Förderung für energetische Sanierung und Einbruchschutz
Viele Modernisierungsmaßnahmen an Wohngebäuden können staatlich gefördert werden. Besonders interessant sind Förderungen in den Bereichen Wärmedämmung / energetische Sanierung sowie Einbruchschutz. Je nach Maßnahme kommen dafür Programme der KfW oder der BAFA in Frage. Wichtig: Förderanträge müssen in der Regel vor Beginn der Maßnahme gestellt werden.
1) Förderung für Isolation / energetische Sanierung
Für Maßnahmen zur energetischen Verbesserung eines bestehenden Wohngebäudes gibt es Fördermöglichkeiten im Rahmen der Bundesförderung für effiziente Gebäude (BEG). Einzelmaßnahmen an der Gebäudehülle, zum Beispiel an Fenstern, Außentüren oder vergleichbaren Bauteilen, werden über die BAFA-Förderung für Einzelmaßnahmen an der Gebäudehülle abgewickelt. Förderfähig sind laut BAFA Bestandsgebäude, deren Bauantrag oder Bauanzeige zum Zeitpunkt der Antragstellung mindestens 5 Jahre zurückliegt. Der Grundfördersatz beträgt 15 % der förderfähigen Ausgaben. Mit individuellem Sanierungsfahrplan kann sich die Förderung zusätzlich erhöhen.
Im offiziellen KfW-Infoblatt zu den förderfähigen Maßnahmen werden unter anderem folgende Maßnahmen genannt:
- Austausch oder Einbau neuer Fenster
- Austausch oder Einbau neuer Fenstertüren
- Austausch oder Erneuerung von Außentüren
- Abdichtung von Fugen
- Dämmung und Ertüchtigung von Rollladenkästen
begleitende Nebenarbeiten im direkten Zusammenhang mit der Maßnahme
Wer sein Gebäude umfassend energetisch saniert, kann statt einer Einzelmaßnahme auch die KfW-Förderung Wohngebäude Kredit 261 nutzen. Dabei sind für Effizienzhäuser Kredite von bis zu 150.000 Euro je Wohneinheit möglich, mit Tilgungszuschüssen je nach erreichter Effizienzhaus-Stufe
.
2) Förderung für Einbruchschutz
Für Maßnahmen zum Einbruchschutz ist aktuell vor allem der KfW-Kredit 159 "Altersgerecht Umbauen" relevant. Dieses Programm kann auch dann genutzt werden, wenn es nicht um Barriereabbau, sondern gezielt um mehr Sicherheit gegen Einbruch geht. Gefördert werden Kredite von bis zu 50.000 Euro pro Wohneinheit. Das Alter der Antragsteller spielt dabei keine Rolle.

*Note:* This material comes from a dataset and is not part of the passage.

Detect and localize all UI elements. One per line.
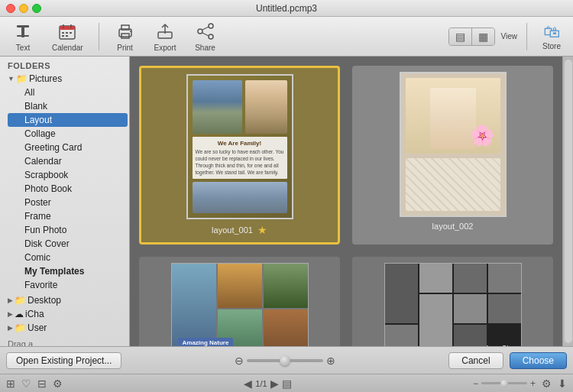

Zu den auf der KfW-Seite ausdrücklich genannten Maßnahmen gehören unter anderem:
- einbruchhemmende Haus-, Wohnungs- und Nebeneingangstüren
- Nachrüstsysteme für Türen
- einbruchhemmende Fenster und Fenstertüren
- Nachrüstsysteme für Fenster und Fenstertüren
- einbruchhemmende Garagentore und Garagenzugänge
- ergänzende Sicherungstechnik wie bestimmte Alarm- und Schutzsysteme
Die KfW empfiehlt bei Fenstern mindestens Widerstandsklasse RC 2. Außerdem ist ein fachgerechter Einbau durch ein Fachunternehmen wichtig.

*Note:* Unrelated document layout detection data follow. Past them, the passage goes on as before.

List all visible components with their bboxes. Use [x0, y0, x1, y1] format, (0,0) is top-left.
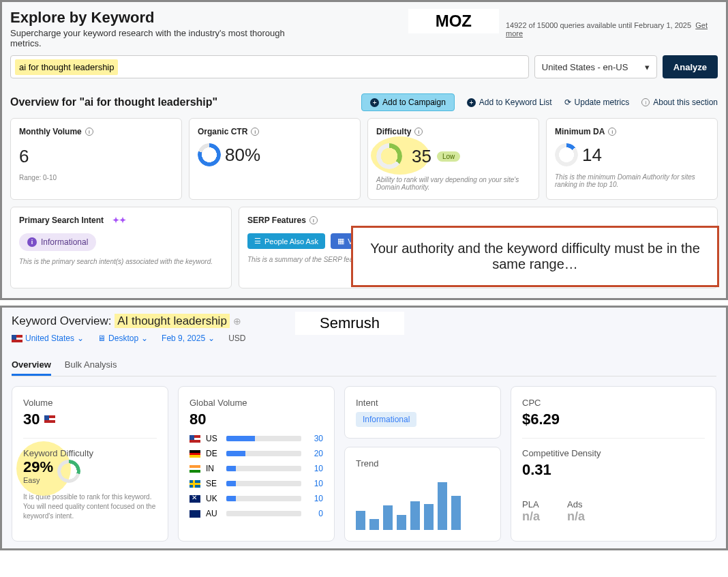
volume-kd-card: Volume 30 Keyword Difficulty 29% Easy It… — [12, 386, 168, 542]
info-icon[interactable]: i — [414, 128, 423, 136]
primary-intent-card: Primary Search Intent ✦✦ iInformational … — [10, 207, 232, 288]
difficulty-donut-icon — [376, 143, 402, 169]
volume-label: Volume — [23, 398, 157, 408]
min-da-card: Minimum DAi 14 This is the minimum Domai… — [546, 118, 718, 200]
flag-icon — [189, 480, 200, 488]
trend-bar — [451, 496, 461, 530]
tab-overview[interactable]: Overview — [12, 355, 51, 376]
minda-donut-icon — [555, 143, 578, 166]
annotation-callout: Your authority and the keyword difficult… — [351, 226, 719, 287]
currency-label: USD — [228, 334, 245, 343]
country-volume-link[interactable]: 20 — [307, 449, 323, 458]
country-volume-link[interactable]: 10 — [307, 494, 323, 503]
keyword-search-input[interactable]: ai for thought leadership — [10, 55, 529, 78]
device-filter[interactable]: 🖥Desktop ⌄ — [97, 334, 148, 343]
volume-range: Range: 0-10 — [19, 174, 173, 181]
country-code: IN — [206, 464, 221, 473]
volume-value: 6 — [19, 146, 173, 167]
kd-note: It is quite possible to rank for this ke… — [23, 492, 157, 521]
organic-ctr-card: Organic CTRi 80% — [189, 118, 361, 200]
global-volume-row: IN10 — [189, 464, 323, 473]
plus-icon: + — [467, 98, 476, 107]
sparkle-icon: ✦✦ — [112, 216, 126, 225]
trend-card: Trend — [344, 447, 501, 542]
flag-us-icon — [44, 415, 55, 423]
cpc-value: $6.29 — [522, 411, 705, 428]
flag-icon — [189, 450, 200, 458]
trend-bar — [410, 501, 420, 530]
info-icon[interactable]: i — [608, 128, 616, 136]
add-to-keyword-list-button[interactable]: +Add to Keyword List — [467, 98, 552, 107]
plus-icon: + — [370, 98, 379, 107]
global-volume-card: Global Volume 80 US30DE20IN10SE10UK10AU0 — [178, 386, 335, 542]
info-icon[interactable]: i — [85, 128, 93, 136]
pla-label: PLA — [522, 499, 540, 509]
country-filter[interactable]: United States ⌄ — [12, 334, 84, 343]
trend-bar — [397, 515, 406, 530]
update-metrics-button[interactable]: ⟳Update metrics — [564, 98, 630, 107]
global-volume-row: DE20 — [189, 449, 323, 458]
volume-value: 30 — [23, 411, 157, 428]
add-icon[interactable]: ⊕ — [233, 316, 241, 327]
trend-chart — [356, 482, 489, 530]
country-code: SE — [206, 479, 221, 488]
country-code: AU — [206, 509, 221, 518]
global-volume-row: UK10 — [189, 494, 323, 503]
kd-value: 29% — [23, 458, 53, 476]
semrush-panel: Keyword Overview: AI thought leadership … — [0, 306, 728, 550]
quota-text: 14922 of 15000 queries available until F… — [506, 21, 718, 38]
chevron-down-icon: ⌄ — [77, 334, 84, 343]
date-filter[interactable]: Feb 9, 2025 ⌄ — [162, 334, 215, 343]
serp-pill-paa[interactable]: ☰ People Also Ask — [247, 233, 325, 249]
country-volume-link[interactable]: 10 — [307, 464, 323, 473]
country-volume-link[interactable]: 0 — [307, 509, 323, 518]
kd-easy-label: Easy — [23, 476, 53, 484]
global-volume-row: US30 — [189, 434, 323, 443]
analyze-button[interactable]: Analyze — [663, 55, 718, 78]
chevron-down-icon: ⌄ — [141, 334, 148, 343]
country-code: US — [206, 434, 221, 443]
moz-panel: Explore by Keyword Supercharge your keyw… — [0, 0, 728, 300]
desktop-icon: 🖥 — [97, 334, 106, 343]
info-icon[interactable]: i — [251, 128, 259, 136]
about-section-button[interactable]: iAbout this section — [641, 98, 718, 107]
ctr-value: 80% — [225, 145, 260, 166]
difficulty-note: Ability to rank will vary depending on y… — [376, 176, 530, 191]
ads-value: n/a — [567, 509, 585, 524]
trend-bar — [356, 511, 365, 530]
minda-value: 14 — [582, 145, 602, 166]
moz-brand-label: MOZ — [408, 9, 499, 33]
moz-title: Explore by Keyword — [10, 9, 306, 27]
trend-bar — [438, 482, 447, 530]
difficulty-badge: Low — [437, 151, 460, 162]
country-volume-link[interactable]: 10 — [307, 479, 323, 488]
flag-icon — [189, 510, 200, 518]
difficulty-card: Difficultyi 35 Low Ability to rank will … — [367, 118, 539, 200]
semrush-keyword-highlight: AI thought leadership — [115, 314, 230, 328]
cpc-card: CPC $6.29 Competitive Density 0.31 PLA n… — [511, 386, 716, 542]
chevron-down-icon: ▾ — [645, 62, 650, 72]
info-icon[interactable]: i — [309, 216, 318, 224]
intent-note: This is the primary search intent(s) ass… — [19, 258, 223, 265]
add-to-campaign-button[interactable]: +Add to Campaign — [361, 93, 455, 111]
kd-label: Keyword Difficulty — [23, 448, 157, 458]
trend-bar — [424, 504, 434, 530]
chevron-down-icon: ⌄ — [208, 334, 215, 343]
intent-badge: Informational — [356, 412, 416, 427]
density-label: Competitive Density — [522, 448, 705, 458]
country-volume-link[interactable]: 30 — [307, 434, 323, 443]
intent-pill: iInformational — [19, 233, 96, 251]
overview-title: Overview for "ai for thought leadership" — [10, 96, 217, 108]
intent-label: Intent — [356, 398, 489, 408]
cpc-label: CPC — [522, 398, 705, 408]
locale-select[interactable]: United States - en-US▾ — [534, 55, 657, 78]
search-value-highlight: ai for thought leadership — [15, 59, 118, 75]
tab-bulk-analysis[interactable]: Bulk Analysis — [65, 355, 117, 376]
ctr-donut-icon — [198, 143, 221, 166]
flag-icon — [189, 435, 200, 443]
ads-label: Ads — [567, 499, 585, 509]
trend-label: Trend — [356, 458, 489, 469]
density-value: 0.31 — [522, 461, 705, 479]
flag-us-icon — [12, 335, 22, 342]
difficulty-value: 35 — [412, 146, 431, 167]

Wichtiger Hinweis für Kunden
Ob und in welcher Höhe eine Förderung bewilligt wird, hängt immer vom konkreten Vorhaben, den technischen Anforderungen und den zum Zeitpunkt der Antragstellung geltenden Förderbedingungen ab. Förderprogramme können geändert, pausiert oder neu strukturiert werden. Ein Rechtsanspruch auf Förderung besteht grundsätzlich nicht.
Unsere Empfehlung:
Wer ohnehin Fenster, Außentüren oder andere Bauteile modernisieren möchte, sollte die Themen Energieeinsparung und Einbruchschutz direkt gemeinsam betrachten. In vielen Fällen lassen sich Komfort, Sicherheit und Effizienz sinnvoll miteinander verbinden.